___ SOURCE DATA ___

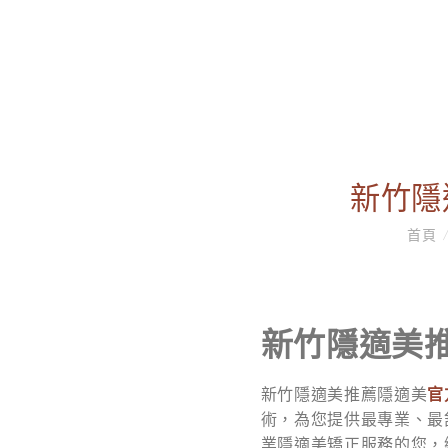
新竹隱
首頁
新竹隱適美
新竹隱適美推薦隱適美
官
術，為您提供最專業、最
業隱適美矯正服務的您，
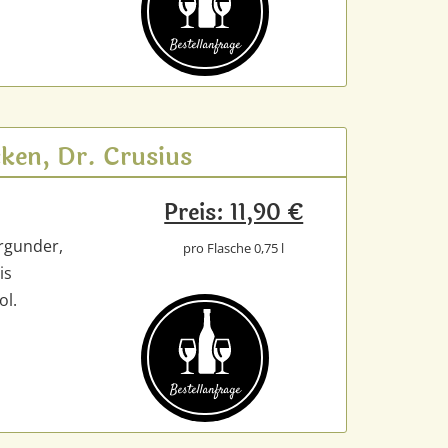
Bestell­anfrage
ken, Dr. Crusius
Preis: 11,90 €
rgunder,
pro Flasche 0,75 l
is
ol.
Bestell­anfrage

___

Letter for letter, reproduce every record above and skip the pictures.

*YOUR RESPONSE*.
新竹隱
首頁
新竹隱適美
新竹隱適美推薦隱適美
官
術，為您提供最專業、最
業隱適美矯正服務的您，
Bestell­anfrage
ken, Dr. Crusius
Preis: 11,90 €
rgunder,
pro Flasche 0,75 l
is
ol.
Bestell­anfrage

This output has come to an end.